Dataset entries:
*** Block opens ***

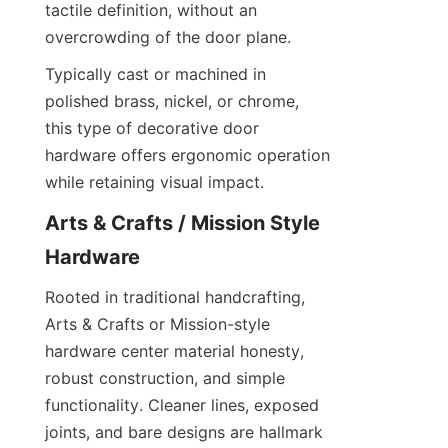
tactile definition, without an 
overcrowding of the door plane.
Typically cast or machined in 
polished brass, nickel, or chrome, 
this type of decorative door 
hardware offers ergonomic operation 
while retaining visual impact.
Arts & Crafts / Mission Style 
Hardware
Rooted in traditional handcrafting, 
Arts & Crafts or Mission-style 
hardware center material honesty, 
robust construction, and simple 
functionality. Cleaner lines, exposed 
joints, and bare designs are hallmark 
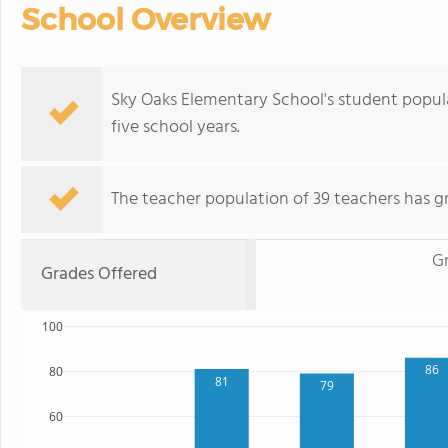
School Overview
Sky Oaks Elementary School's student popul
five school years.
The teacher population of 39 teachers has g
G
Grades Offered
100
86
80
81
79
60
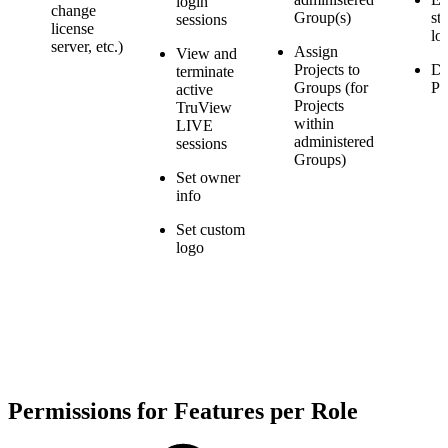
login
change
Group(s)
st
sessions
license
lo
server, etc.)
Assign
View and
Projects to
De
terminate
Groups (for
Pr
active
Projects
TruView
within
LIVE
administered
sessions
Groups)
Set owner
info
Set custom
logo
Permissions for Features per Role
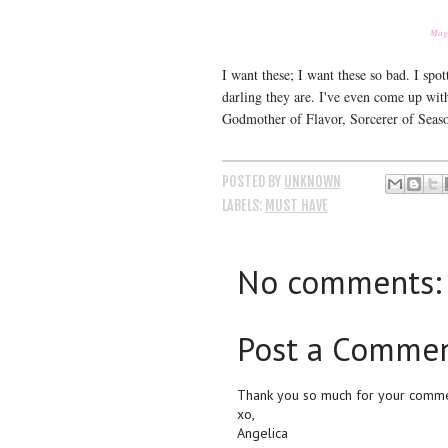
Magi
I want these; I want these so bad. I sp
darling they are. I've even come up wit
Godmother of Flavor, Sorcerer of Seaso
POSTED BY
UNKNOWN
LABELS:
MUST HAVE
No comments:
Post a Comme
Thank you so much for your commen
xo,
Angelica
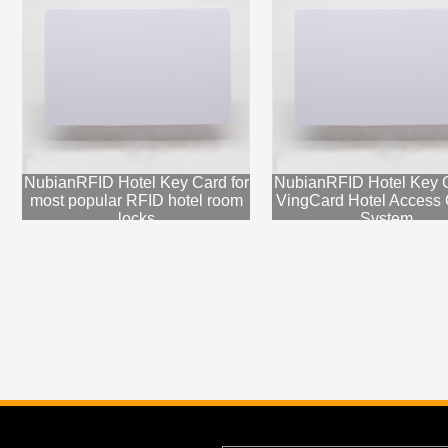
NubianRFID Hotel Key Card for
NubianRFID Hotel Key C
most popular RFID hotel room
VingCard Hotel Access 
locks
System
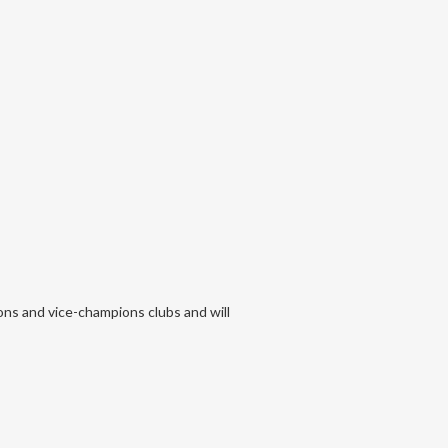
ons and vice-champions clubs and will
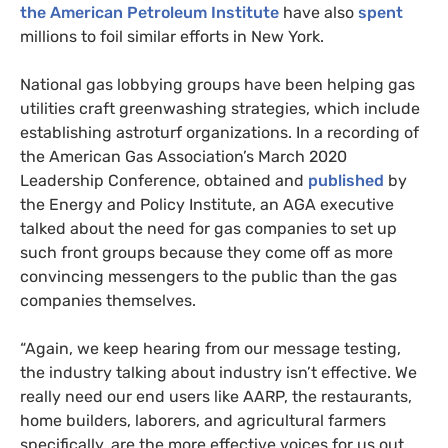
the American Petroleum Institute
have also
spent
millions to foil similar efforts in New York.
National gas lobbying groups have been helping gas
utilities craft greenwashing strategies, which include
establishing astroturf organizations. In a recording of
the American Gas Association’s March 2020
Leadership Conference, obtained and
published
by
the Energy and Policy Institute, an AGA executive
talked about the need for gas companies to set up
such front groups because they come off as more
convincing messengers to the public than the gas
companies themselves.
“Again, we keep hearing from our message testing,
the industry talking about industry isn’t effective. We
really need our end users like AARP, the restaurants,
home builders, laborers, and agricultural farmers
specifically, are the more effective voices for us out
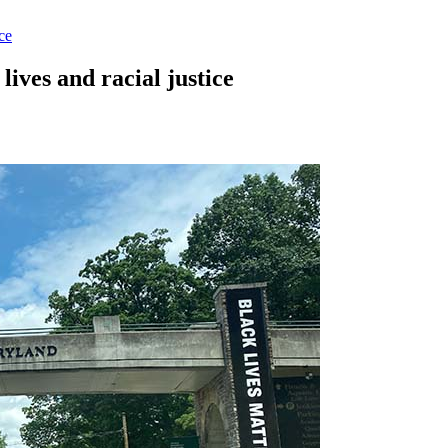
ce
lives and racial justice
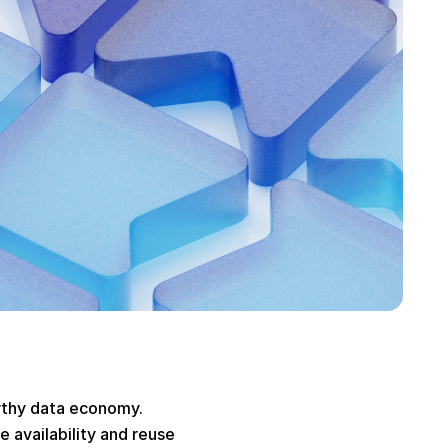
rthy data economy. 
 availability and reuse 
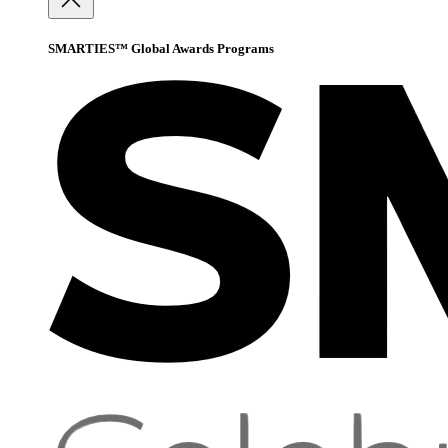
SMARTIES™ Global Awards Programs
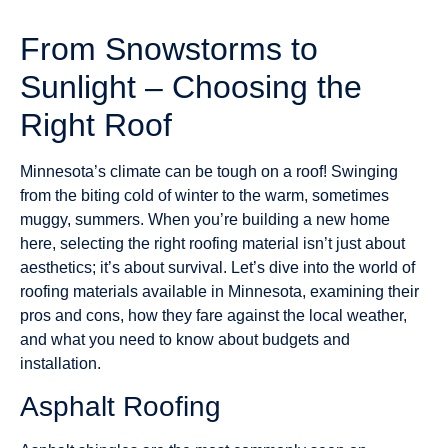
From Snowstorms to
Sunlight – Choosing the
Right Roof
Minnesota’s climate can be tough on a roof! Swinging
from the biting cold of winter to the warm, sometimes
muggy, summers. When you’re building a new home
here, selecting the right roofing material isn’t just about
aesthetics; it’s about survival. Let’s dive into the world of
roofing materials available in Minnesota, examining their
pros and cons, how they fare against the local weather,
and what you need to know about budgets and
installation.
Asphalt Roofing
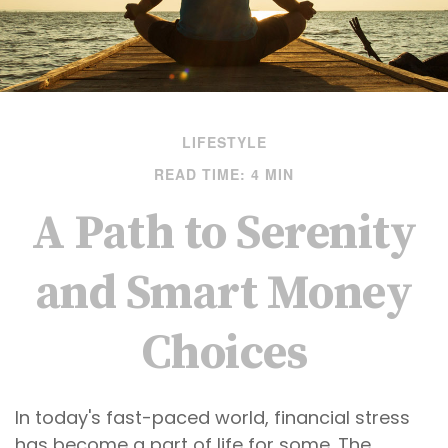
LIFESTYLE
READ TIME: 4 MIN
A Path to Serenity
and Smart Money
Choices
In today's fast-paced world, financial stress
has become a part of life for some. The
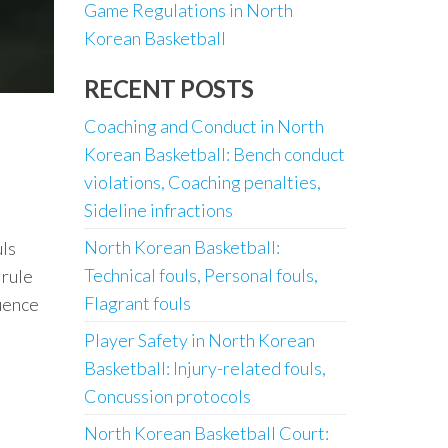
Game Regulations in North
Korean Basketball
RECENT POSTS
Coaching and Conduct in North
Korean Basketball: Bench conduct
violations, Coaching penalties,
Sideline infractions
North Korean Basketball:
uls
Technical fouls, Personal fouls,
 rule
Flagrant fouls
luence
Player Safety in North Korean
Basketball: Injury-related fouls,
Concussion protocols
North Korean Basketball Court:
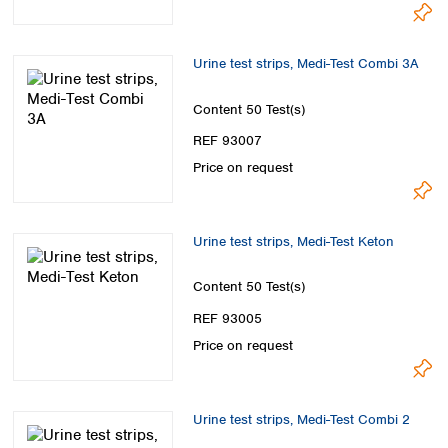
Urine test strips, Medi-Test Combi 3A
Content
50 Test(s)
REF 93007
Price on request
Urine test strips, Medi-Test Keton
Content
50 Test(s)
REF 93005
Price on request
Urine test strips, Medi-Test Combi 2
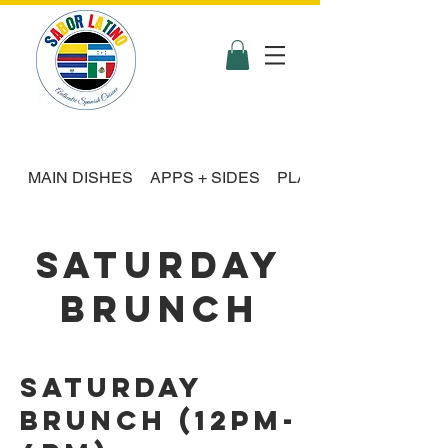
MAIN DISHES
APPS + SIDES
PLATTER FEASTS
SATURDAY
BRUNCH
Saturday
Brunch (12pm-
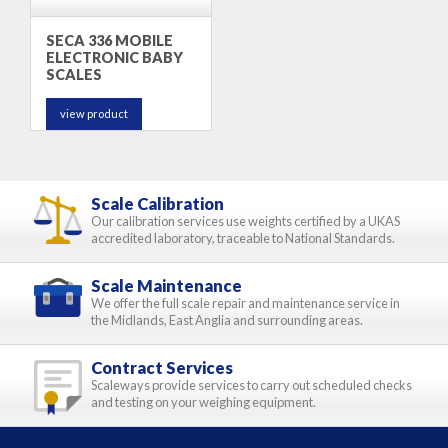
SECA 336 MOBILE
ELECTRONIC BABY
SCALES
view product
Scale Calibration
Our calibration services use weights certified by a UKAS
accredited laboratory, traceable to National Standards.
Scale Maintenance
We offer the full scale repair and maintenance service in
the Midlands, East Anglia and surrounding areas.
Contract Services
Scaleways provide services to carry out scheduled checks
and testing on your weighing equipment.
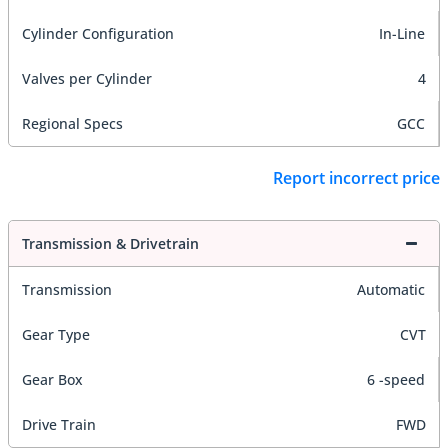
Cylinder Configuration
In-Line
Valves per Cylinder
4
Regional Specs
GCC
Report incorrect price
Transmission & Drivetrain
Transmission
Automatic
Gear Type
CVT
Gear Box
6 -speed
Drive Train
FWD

*** Block closes ***

§ **TASK DIRECTIONS**: Would you copy every entry exactly as it stands, leaving out the pictures?

§ **TASK ANSWER**:
tactile definition, without an 
overcrowding of the door plane.
Typically cast or machined in 
polished brass, nickel, or chrome, 
this type of decorative door 
hardware offers ergonomic operation 
while retaining visual impact.
Arts & Crafts / Mission Style 
Hardware
Rooted in traditional handcrafting, 
Arts & Crafts or Mission-style 
hardware center material honesty, 
robust construction, and simple 
functionality. Cleaner lines, exposed 
joints, and bare designs are hallmark 
School Overview
Sky Oaks Elementary School's student popul
five school years.
The teacher population of 39 teachers has g
G
Grades Offered
100
86
80
81
79
60
login
change
Group(s)
st
sessions
license
lo
server, etc.)
Assign
View and
Projects to
De
terminate
Groups (for
Pr
active
Projects
TruView
within
LIVE
administered
sessions
Groups)
Set owner
info
Set custom
logo
Permissions for Features per Role
Magi
I want these; I want these so bad. I sp
darling they are. I've even come up wit
Godmother of Flavor, Sorcerer of Seaso
POSTED BY
UNKNOWN
LABELS:
MUST HAVE
No comments:
Post a Comme
Thank you so much for your commen
xo,
Angelica
NubianRFID Hotel Key Card for
NubianRFID Hotel Key C
most popular RFID hotel room
VingCard Hotel Access 
locks
System
ons and vice-champions clubs and will
the American Petroleum Institute
have also
spent
millions to foil similar efforts in New York.
National gas lobbying groups have been helping gas
utilities craft greenwashing strategies, which include
establishing astroturf organizations. In a recording of
the American Gas Association’s March 2020
Leadership Conference, obtained and
published
by
the Energy and Policy Institute, an AGA executive
talked about the need for gas companies to set up
such front groups because they come off as more
convincing messengers to the public than the gas
companies themselves.
“Again, we keep hearing from our message testing,
the industry talking about industry isn’t effective. We
really need our end users like AARP, the restaurants,
home builders, laborers, and agricultural farmers
specifically, are the more effective voices for us out
ce
lives and racial justice
rthy data economy. 
 availability and reuse 
SMARTIES™ Global Awards Programs
From Snowstorms to
Sunlight – Choosing the
Right Roof
Minnesota’s climate can be tough on a roof! Swinging
from the biting cold of winter to the warm, sometimes
muggy, summers. When you’re building a new home
here, selecting the right roofing material isn’t just about
aesthetics; it’s about survival. Let’s dive into the world of
roofing materials available in Minnesota, examining their
pros and cons, how they fare against the local weather,
and what you need to know about budgets and
installation.
Asphalt Roofing
LIFESTYLE
READ TIME: 4 MIN
A Path to Serenity
and Smart Money
Choices
In today's fast-paced world, financial stress
has become a part of life for some. The
Game Regulations in North
Korean Basketball
RECENT POSTS
Coaching and Conduct in North
Korean Basketball: Bench conduct
violations, Coaching penalties,
Sideline infractions
North Korean Basketball:
uls
Technical fouls, Personal fouls,
 rule
Flagrant fouls
luence
Player Safety in North Korean
Basketball: Injury-related fouls,
Concussion protocols
North Korean Basketball Court:
Urine test strips, Medi-Test Combi 3A
Content
50 Test(s)
REF 93007
Price on request
Urine test strips, Medi-Test Keton
Content
50 Test(s)
REF 93005
Price on request
Urine test strips, Medi-Test Combi 2
MAIN DISHES
APPS + SIDES
PLATTER FEASTS
SATURDAY
BRUNCH
Saturday
Brunch (12pm-
SECA 336 MOBILE
ELECTRONIC BABY
SCALES
view product
Scale Calibration
Our calibration services use weights certified by a UKAS
accredited laboratory, traceable to National Standards.
Scale Maintenance
We offer the full scale repair and maintenance service in
the Midlands, East Anglia and surrounding areas.
Contract Services
Scaleways provide services to carry out scheduled checks
and testing on your weighing equipment.
Cylinder Configuration
In-Line
Valves per Cylinder
4
Regional Specs
GCC
Report incorrect price
Transmission & Drivetrain
Transmission
Automatic
Gear Type
CVT
Gear Box
6 -speed
Drive Train
FWD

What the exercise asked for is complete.